Hi Daniel, i got some issues with VAAI once and ATS was the problem. When you said you disabled VAAI, what did you exactly do ?
Those LUN are native VMFS 5 or VMFS 3 upgraded to 5 or still VMFS 3 ?
Any things in vmkernel logs ?
Raphaël.
If this was iSCSI I could point you to a possible solution unfortunately its not.
With iSCSI storage there is a timeout setting that was exposed with patch ESXi v5 patch: ESXi500-201112001. This setting lets you control the login timeout of the iSCSI connections. What has been seen is that with alot of volumes the ESXi won't finish connecting to them in time and you will need to let it slow down and time out. In your case it would be the opposite.
This time out can be changed by the CLI as follows: esxcli iscsi adapter param set -A <vmhbaX> -k LoginTimeout -v 60
This would set the timeout to 60 seconds for iSCSI connection timeouts.
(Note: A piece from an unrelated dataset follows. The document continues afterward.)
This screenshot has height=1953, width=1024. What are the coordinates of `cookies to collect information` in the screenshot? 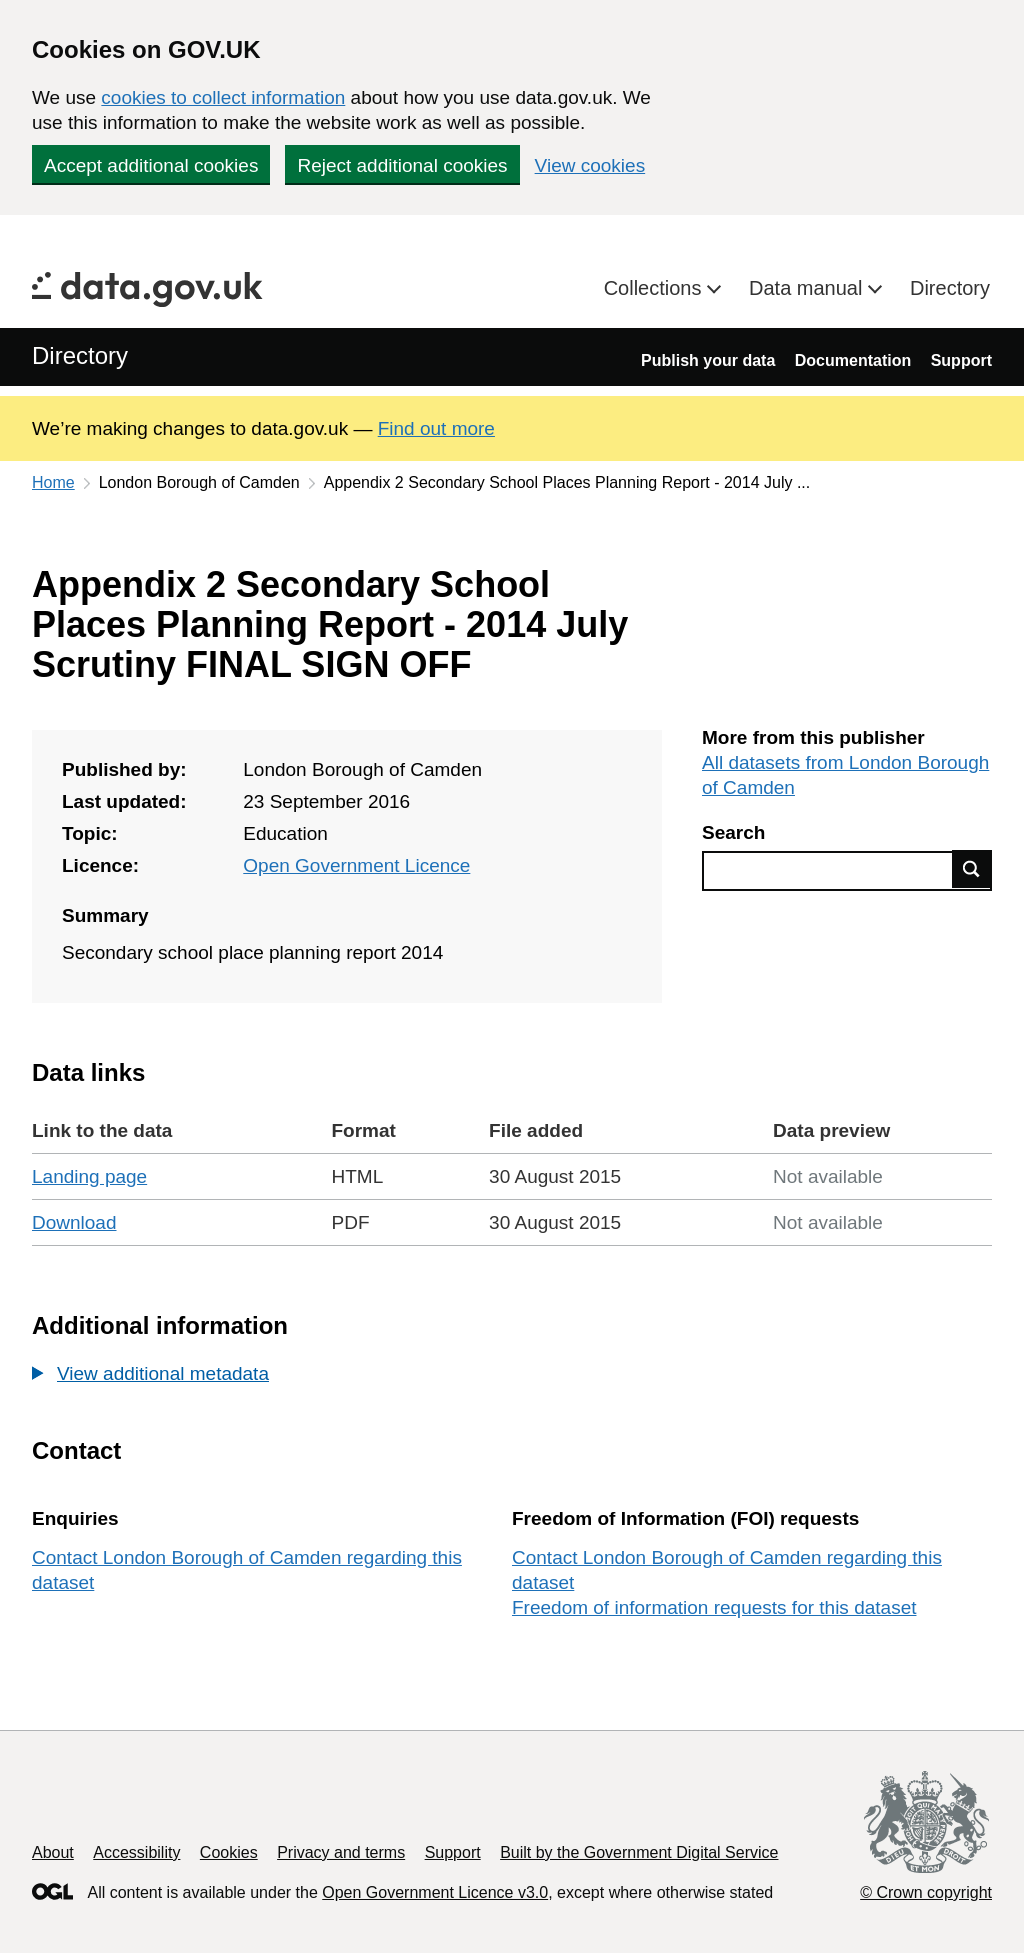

More information about this command can be found here: http://kb.vmware.com/selfservice/microsites/search.do?language=en_US&cmd=displayKC&externalId=200933...
Unfortunately that does not apply in your case since you are using FC. But hopefully helps others or helps the tech's as they look for possible solutions.
Sorry that your SRM is going slowly.
Cheers,
Tony
Followed the procedure in KB 1033665.
I assume there might be something in the logs but I couldn'd find it.
We talk about fresh created VMFS5 - not upgraded from VMFS3
did you disable the ATS-only setting while disabling VAAI ?
I disabled all three primitives following KB 1033665
We are having the same problem. Did you happen to find a solution?
Open an SR with VMware Support.
A Hotpatch is available and the fix will be GA with vSphere 5.0 U2 end of the year.
The problem should be already fixed in vSphere 5.1.
Thanks Daniel, we have to remove like 20 luns from 60 servers and it is taking about 3-7 minutes per detach. Is this the time you were experiencing or longer?
Does the hotfix require a reboot do you know?
Hmm, we nee to detach ~50 LUNs from 15 hosts.
We faced detach times from 12 minutes to 30 seconds in different configurations.
Do you have EMC PowerPath / VE in place?
Just curious has VMware support come back with anything?
I am running into a similar issue we have 100 SRM LUNs that need to be detach and it takes anywhere from 30 second to 10 minutes per detach to complete. SRM clean up eventually fails after 5 hours and I see the same results when I attempt to do a SRM force clean up.
One odd thing I observed is when you manually detach a LUN it sits at "THe deivce does not contain a diagnotic partaion" for 2-5 mins before it compeltes the detach.
Currently the hotfix has been tested only in the VMware Support Labs. We are finishing the configuration of our test environment and looking forward testing the hotfix at our side end of Oktober.
Did you open an SR on this?
Main,
I installed the patch that was for SRM scsi issues, but detaches still take quite a bit of time. So, no it has not been resolved and unfortunately mass detaches against a lot of hosts is taking some time.